# New bike 105 components - brake hood assemblies loose



## Bigdog6286 (Apr 4, 2011)

I just bought a new bike with 2010 shimano 105 components. I must have put too much weight on my hoods because they seem loose where they attach to the bike. Is there an easy way to tighten them? I appreciate any help as I have unsuccessfully searched the Internet for close to 15 minutes for an answer with no luck (although using my phone). Bike is functioning properly. I'm just worried the whole brake&shifter assembly might fall off if I put too much weight on it.


----------



## j.king (Mar 23, 2005)

Fold the rubber hood forwards towards the brake lever and there is a 5mm hex key bolt that you can use to tighten the STI onto the handlebar more. You can't miss the bolt if you fold back the rubber on the hood.
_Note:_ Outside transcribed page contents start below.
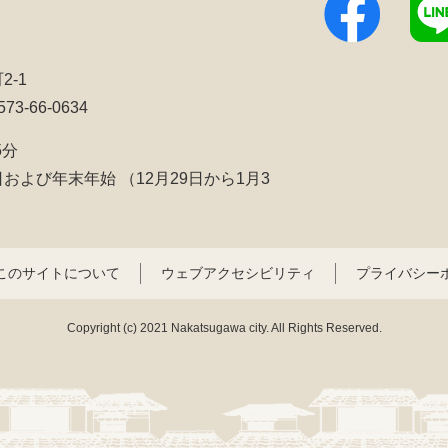
2-1
3-66-0634
5分
日および年末年始
（12月29日から1月3
このサイトについて
ウェブアクセシビリティ
プライバシー
Copyright (c) 2021 Nakatsugawa city. All Rights Reserved.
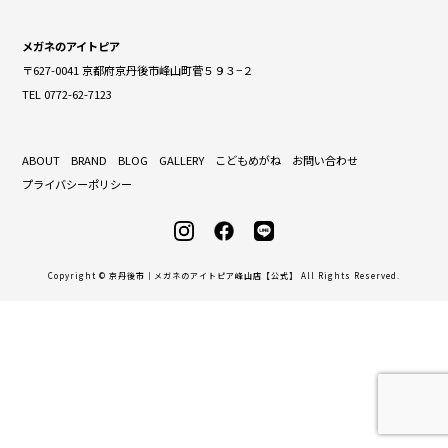
メガネのアイトピア
〒627-0041 京都府京丹後市峰山町菅５９３−２
TEL 0772-62-7123
ABOUT
BRAND
BLOG
GALLERY
こどもめがね
お問い合わせ
プライバシーポリシー
Copyright © 京丹後市｜メガネのアイトピア峰山店【公式】 All Rights Reserved.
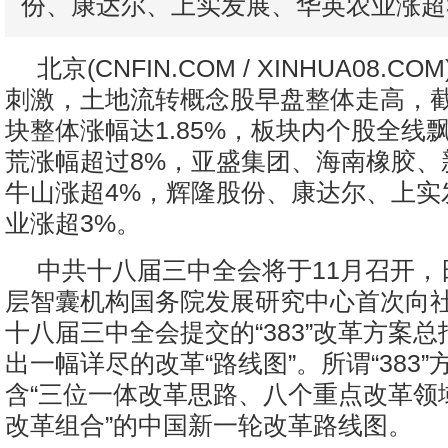
份、康达尔、上实发展、华英农业涨超
北京(CNFIN.COM / XINHUA08.C
刺激，土地流转概念股早盘整体走高，截至
块整体涨幅达1.85%，板块内个股全线
荒涨幅超过8%，亚盛集团、海南橡胶、
牛山涨超4%，辉隆股份、康达尔、上实
业涨超3%。
中共十八届三中全会将于11月召开，
层智囊机构国务院发展研究中心首次向
十八届三中全会提交的“383”改革方案
出一幅详尽的改革“路线图”。所谓“383
含“三位一体改革思路、八个重点改革领
改革组合”的中国新一轮改革路线图。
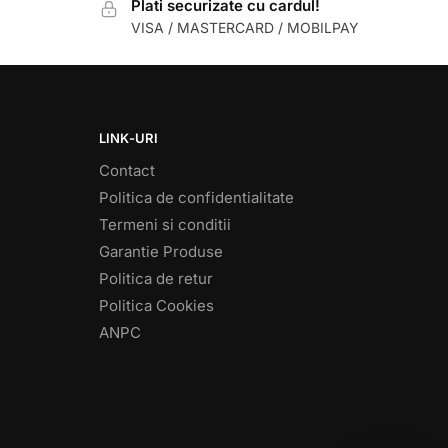
Plati securizate cu cardul!
VISA / MASTERCARD / MOBILPAY
LINK-URI
Contact
Politica de confidentialitate
Termeni si conditii
Garantie Produse
Politica de retur
Politica Cookies
ANPC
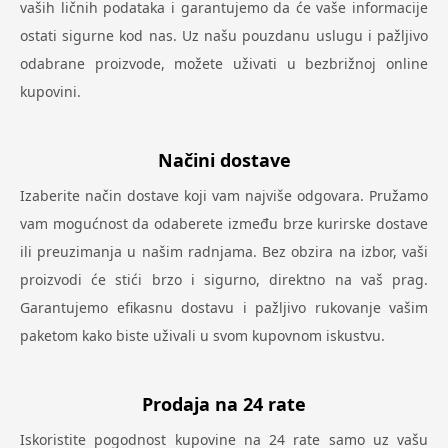
vaših ličnih podataka i garantujemo da će vaše informacije
ostati sigurne kod nas. Uz našu pouzdanu uslugu i pažljivo
odabrane proizvode, možete uživati u bezbrižnoj online
kupovini.
Načini dostave
Izaberite način dostave koji vam najviše odgovara. Pružamo
vam mogućnost da odaberete između brze kurirske dostave
ili preuzimanja u našim radnjama. Bez obzira na izbor, vaši
proizvodi će stići brzo i sigurno, direktno na vaš prag.
Garantujemo efikasnu dostavu i pažljivo rukovanje vašim
paketom kako biste uživali u svom kupovnom iskustvu.
Prodaja na 24 rate
Iskoristite pogodnost kupovine na 24 rate samo uz vašu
Be careful if you have a carbon bar though, you'd need a specific torque for tightening the STI onto the bar in that case.


----------



## Opus51569 (Jul 21, 2009)

Also, you can do a Google search for Shimano techdocs. They have detailed diagrams of all their components.


----------



## DaveT (Feb 12, 2004)

If you have the latest 105 shifters (5700) here's what it looks like with the hoods peeled back and the 5MM hex wrench in the head of the bolt that tightens/loosens the clamp. Don't over-tighten this bolt, you want the shifter to be able to pivot on the bars in case of a crash.


----------



## rwc (Jun 19, 2010)

Thanks DaveT - worked perfectly. I rolled the hood up off the handle bar and accessed the bolt that way since my hood didn't want to peel down.


----------